Rosemary-Manchego Tart Dough
This recipe goes with our Apple-Onion Tarts.
Photography: John Kernick
Martha Stewart Living, October 2007
Yield Makes enough for 6 apple-onion tarts
- 1 small parsnip (about 4 ounces), peeled
- 2 cups all-purpose flour
- 1 teaspoon salt
- 1 teaspoon granulated sugar
- 1/4 teaspoon freshly ground pepper
- 1 1/2 sticks (12 tablespoons) cold unsalted butter, cut into small pieces
- 1/2 cup finely grated manchego cheese (about 1 1/2 ounces)

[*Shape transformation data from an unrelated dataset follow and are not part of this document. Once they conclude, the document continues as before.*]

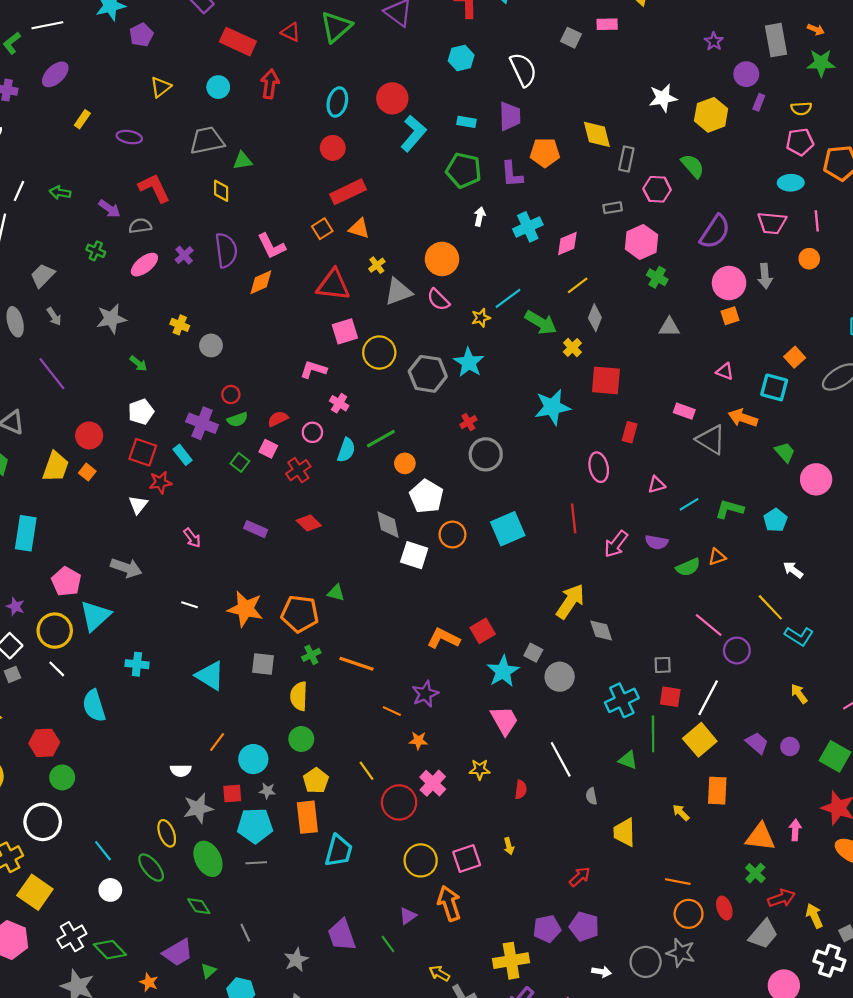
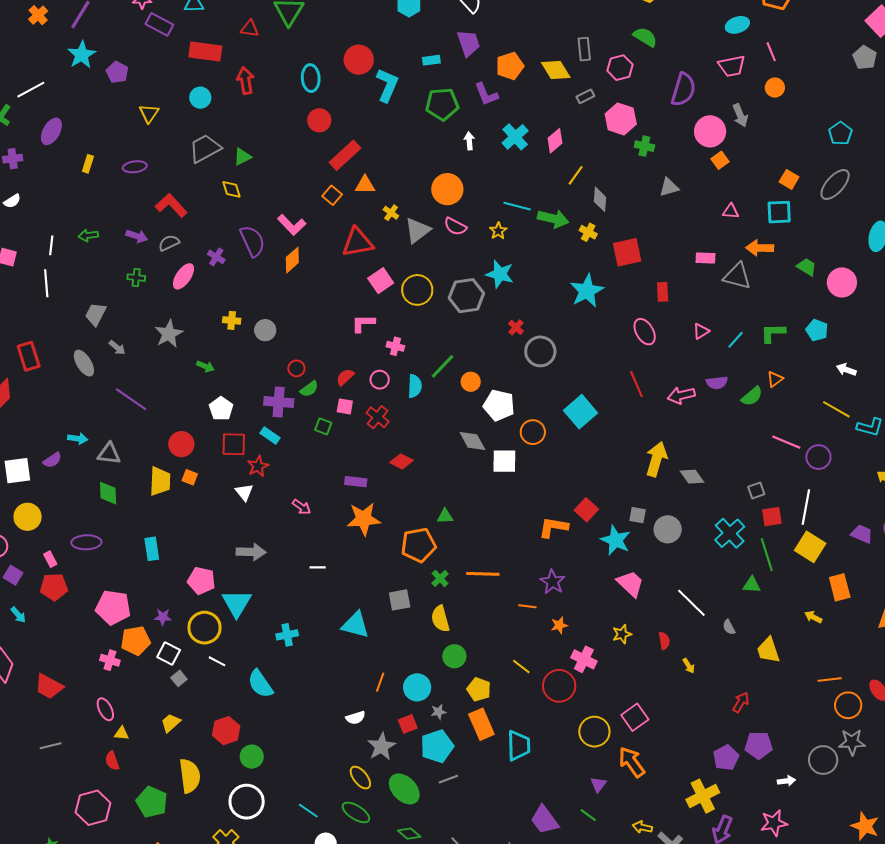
yellow diamond: (597, 134) -> (556, 70), moved
cyan line: (508, 298) -> (517, 206), turned 68
cyan rectangle: (26, 533) -> (152, 549), size x0.7
pink arrow: (616, 544) -> (681, 395), turned 56
orange star: (245, 609) -> (364, 519), moved
yellow arrow: (509, 846) -> (689, 666), moved

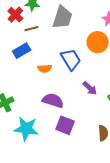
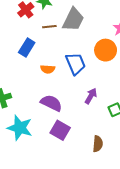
brown line: (31, 29) -> (49, 27), moved
blue rectangle: (22, 51) -> (27, 47), turned -36
purple arrow: (90, 88) -> (91, 96), turned -112

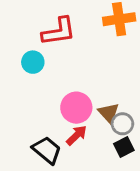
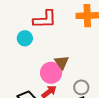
brown triangle: (109, 113) -> (62, 62), moved

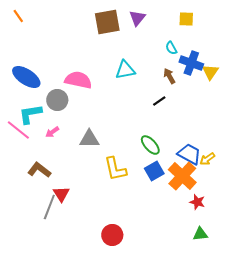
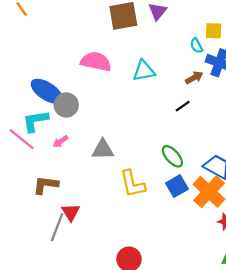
yellow square: (186, 19) -> (214, 31), moved
brown arrow: (169, 76) -> (194, 78), turned 91
blue ellipse: (26, 77) -> (47, 91), moved
pink semicircle: (78, 80) -> (96, 62), moved
brown L-shape: (39, 170) -> (46, 185), turned -30

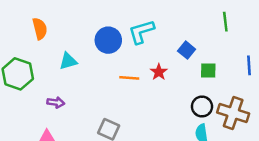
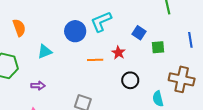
black circle: (202, 107) -> (130, 80), moved

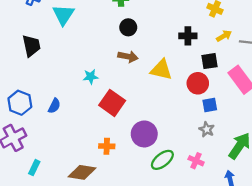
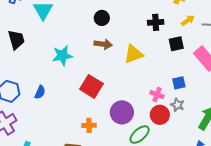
yellow triangle: (161, 70) -> (134, 54), turned -30
cyan star: (91, 77) -> (62, 56), moved, size x1.5
red circle: (198, 83) -> (160, 115), moved
pink cross: (196, 161) -> (157, 95), moved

- 2 1/2 teaspoons finely chopped fresh rosemary
- 1 large egg yolk
- 1/4 cup ice water
- Finely grate parsnip (you will need 1/2 cup). Place on a clean kitchen towel (do not use paper towels), and squeeze to extract as much liquid as possible.
- Pulse parsnip, flour, salt, sugar, pepper, butter, cheese, and rosemary in a food processor. Add yolk, and pulse to combine. With machine running, add ice water in a slow, steady stream, processing until dough just comes together (no longer than 15 seconds). Shape into a disk, and wrap in plastic. Refrigerate for at least 30 minutes (or up to 2 days).